U.S. Rep. Mark Pocan (D), of Wisconsin’s second congressional district, was in Sauk City Aug. 30 at Village Hall to meet and talk with local constituents about any concerns they have with federal agencies. During the event, he spoke with the Eagle about the first eight months of President Donald Trump’s administration, the challenges current lawmakers face, how the Democratic party failed in 2016 and the importance of working together to get things done.

Pocan said even if Hillary Clinton had won the election, there would have been minor disruptions in the administration with the influx and outflux of new staffers.

“But I would argue that with Trump, we’ve had even more disruption because he comes completely from the outside and he’s brought a lot of people in from the outside,” Pocan said. “The learning curve has been steeper than normal … I just think his style is so different than what we’ve ever been used to.”

Pocan referred to Trump’s style as “bombastic” and said the president is used to being a CEO and not having to negotiate with a Congress and Senate.

“I think he’s learning the job and along the way we are learning more about him,” Pocan said. “We’ll see if there’s a collision course between the two, and that I could potentially see happening.”

The congressman said for the most part there is a system of checks and balances to keep bad things from quickly escalating, such as Trump’s recent ban on transgender people in the military.

“Military leaders said well, we’re not going to do it yet because we’re going to put a study out there and see how this is going to impact everybody in the military,” Pocan said. “I was surprised because really they are defying their commander-in-chief. But they were doing what’s right for the military. I think that’s the kind of thing we’re seeing are a lot of people making sure things still run smoothly.”

But because Trump is erratic in his behavior, Pocan said he does worry.

“What I worry about is that 4:30 a.m. tweet that sets off Kim Jong-un and the next thing you know, two people who have nuclear powers are having a fight over 140 characters,” Pocan said. “That’s the stuff I think I worry most about.”

The fact Trump has already gone through so much staff is also troubling to Pocan.

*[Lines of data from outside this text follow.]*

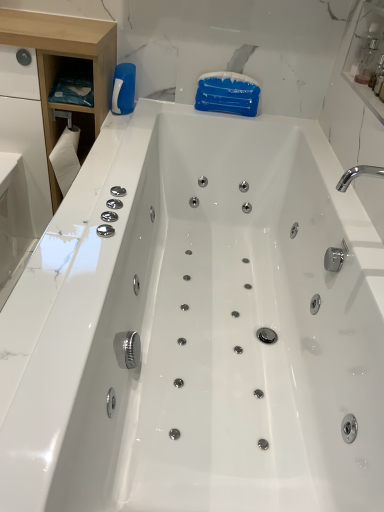 Question: From a real-world perspective, is transparent plastic bottle at upper right beneath white paper towel at left?

Choices:
 (A) no
 (B) yes

Answer: (A)

Question: Is transparent plastic bottle at upper right next to white paper towel at left and touching it?

Choices:
 (A) yes
 (B) no

Answer: (B)

Question: Is transparent plastic bottle at upper right further to camera compared to white paper towel at left?

Choices:
 (A) yes
 (B) no

Answer: (B)

Question: Are transparent plastic bottle at upper right and white paper towel at left far apart?

Choices:
 (A) no
 (B) yes

Answer: (B)

Question: Is transparent plastic bottle at upper right surrounding white paper towel at left?

Choices:
 (A) no
 (B) yes

Answer: (A)

Question: In terms of width, does transparent plastic bottle at upper right look wider or thinner when compared to white wood cabinet at left?

Choices:
 (A) thin
 (B) wide

Answer: (A)

Question: Is transparent plastic bottle at upper right to the left or to the right of white wood cabinet at left in the image?

Choices:
 (A) right
 (B) left

Answer: (A)

Question: From the image's perspective, relative to white wood cabinet at left, is transparent plastic bottle at upper right above or below?

Choices:
 (A) above
 (B) below

Answer: (A)

Question: Choose the correct answer: Is transparent plastic bottle at upper right inside white wood cabinet at left or outside it?

Choices:
 (A) outside
 (B) inside

Answer: (A)

Question: From a real-world perspective, relative to transparent plastic bottle at upper right, is white plastic bottle at upper left vertically above or below?

Choices:
 (A) above
 (B) below

Answer: (B)

Question: Would you say white plastic bottle at upper left is inside or outside transparent plastic bottle at upper right?

Choices:
 (A) outside
 (B) inside

Answer: (A)

Question: Considering their positions, is white plastic bottle at upper left located in front of or behind transparent plastic bottle at upper right?

Choices:
 (A) behind
 (B) front

Answer: (A)

Question: Is point (117, 75) positioned closer to the camera than point (375, 42)?

Choices:
 (A) farther
 (B) closer

Answer: (A)

Question: From a real-world perspective, relative to transparent plastic bottle at upper right, is white wood cabinet at left vertically above or below?

Choices:
 (A) above
 (B) below

Answer: (B)

Question: Based on their sizes in the image, would you say white wood cabinet at left is bigger or smaller than transparent plastic bottle at upper right?

Choices:
 (A) small
 (B) big

Answer: (B)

“The Mooch (Anthony Scaramucci) was there for 10 days; (Stephen) Banon’s gone, (Sebastian) Gorka’s gone,” Pocan said. “You go down the list and it’s a lot of people. Even Reince Preibus — he was the adult in the room and he got booted out during this process. But again he’s brought a lot of outsiders in and that’s been part of the disruption. These are people who didn’t really have experience but thought they knew the answers without really knowing what the questions were first.”

Pocan said he believes if Republicans would realize they are better off working with Democrats and not against them, more action would take place.

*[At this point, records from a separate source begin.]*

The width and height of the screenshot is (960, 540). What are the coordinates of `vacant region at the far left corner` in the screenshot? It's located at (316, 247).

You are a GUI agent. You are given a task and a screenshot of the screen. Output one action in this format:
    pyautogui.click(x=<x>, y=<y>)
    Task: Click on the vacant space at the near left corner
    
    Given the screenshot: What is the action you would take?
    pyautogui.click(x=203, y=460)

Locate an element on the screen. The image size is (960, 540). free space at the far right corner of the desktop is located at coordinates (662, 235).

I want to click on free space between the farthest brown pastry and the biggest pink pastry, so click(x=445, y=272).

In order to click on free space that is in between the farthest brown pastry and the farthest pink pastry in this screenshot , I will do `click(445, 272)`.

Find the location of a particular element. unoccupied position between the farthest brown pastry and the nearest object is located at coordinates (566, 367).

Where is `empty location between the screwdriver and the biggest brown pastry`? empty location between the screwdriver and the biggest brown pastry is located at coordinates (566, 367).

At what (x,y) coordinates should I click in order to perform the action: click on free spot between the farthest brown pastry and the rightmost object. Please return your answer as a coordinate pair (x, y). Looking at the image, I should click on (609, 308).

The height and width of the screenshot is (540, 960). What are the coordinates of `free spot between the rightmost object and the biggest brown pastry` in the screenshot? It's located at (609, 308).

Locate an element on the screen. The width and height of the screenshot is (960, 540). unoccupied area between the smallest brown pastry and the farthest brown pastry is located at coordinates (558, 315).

“Really the Tea Party is the tail that wags the dog because they are empowered so much,”Pocan said. “Where instead if they did what John Boehner did occasionally — which was to pass the violence against women authorization by getting a bunch of Democratic votes … You can have bipartisan votes; that’s generally how things are done. But they haven’t really operated that way and I think it would be a good practice to go back to.”

Pocan said he is waiting for leadership to step up and realize democrats are a coequal branch of government.

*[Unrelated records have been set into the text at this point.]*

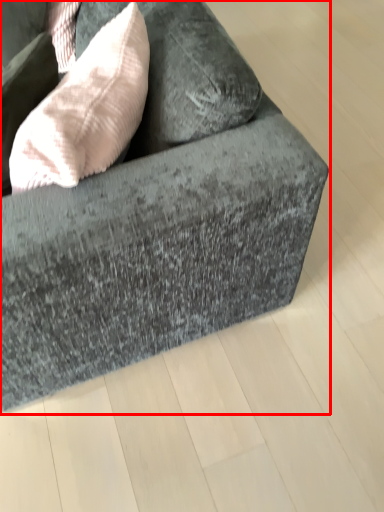 Question: Observing the image, what is the correct spatial positioning of studio couch (annotated by the red box) in reference to throw pillow?

Choices:
 (A) right
 (B) left

Answer: (A) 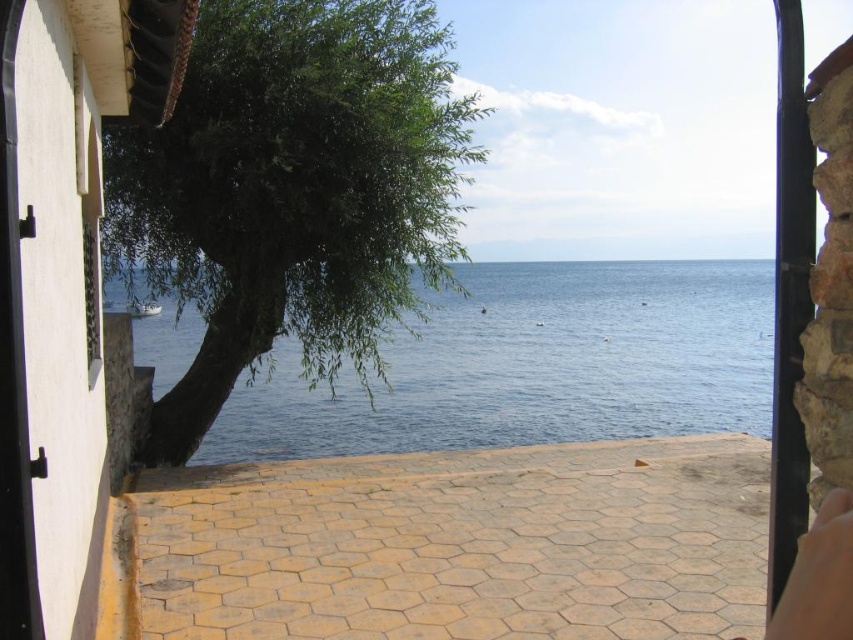 You are standing in the doorway and want to take a photo of the green leafy tree at left and the smooth skin at lower right. Which object should you zoom in more on to capture details, considering their sizes?

Since the green leafy tree at left is larger than the smooth skin at lower right, you should zoom in more on the smooth skin at lower right to capture its details properly.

“Then we can function together and get things done and then negotiate with the White House which we just aren’t seeing a lot of right now,” he said.

Pocan said even President Trump has casually referred to the parties working together; something Paul Ryan, Speaker of the House, has largely disagreed with.

“Paul Ryan said ‘No, we’ll do it ourselves,’” Pocan said. “Well that’s not the way you do things. His ‘doing it themselves’ means getting nothing done. I wish he would come to us … I might not agree with everything that happens then but I bet he would get a lot more Democratic votes on some of the things we just have to get done,” Pocan said. “But Paul Ryan is not rising to be the Speaker of the House — which means everybody. He’s more resembling a staffer in the Trump administration than representing a coequal branch of government.”

There is hope for democrats in 2020, though, Pocan said. The first step was realizing the mistakes the party made in 2016 with the Clinton campaign.

“You can’t just say, ‘I’m not the other person,’ which I think was a large part of the end message in the campaign, and we were lacking a coherent economic message,” Pocan said. “Most people are worried about the things they talk about at their kitchen table: Can I afford my mortgage or rent? Do I have health insurance for my family? Can I send my kids to college if they want to go to college? Can I take a family vacation? Those core economic issues. If you’re not talking about that, you’re not talking with voters.”

He said issues such as racial justice and the environment are still important and necessary to discuss, but not before engaging voters in the topics that hit closer to home.

“I think that’s where we failed,” Pocan said.

Pocan said the obvious hot topics such as healthcare and tax reform are paramount right now, and so is the budget and infrastructure.

“I am heartened to see we understand we need to have a better economic message,” Pocan said. “When the House and Senate Democrats came up with this Better Deal proposal — which is a spinoff of the New Deal — it shows they are realizing there are a lot of core economic issues from raising minimum wage to some of the anti-trust laws that have affected too much corporate power in too few hands. And there are some really good initial signs but it has to be flushed out yet. Hopefully that will show us some leaders that might be there for the next election.”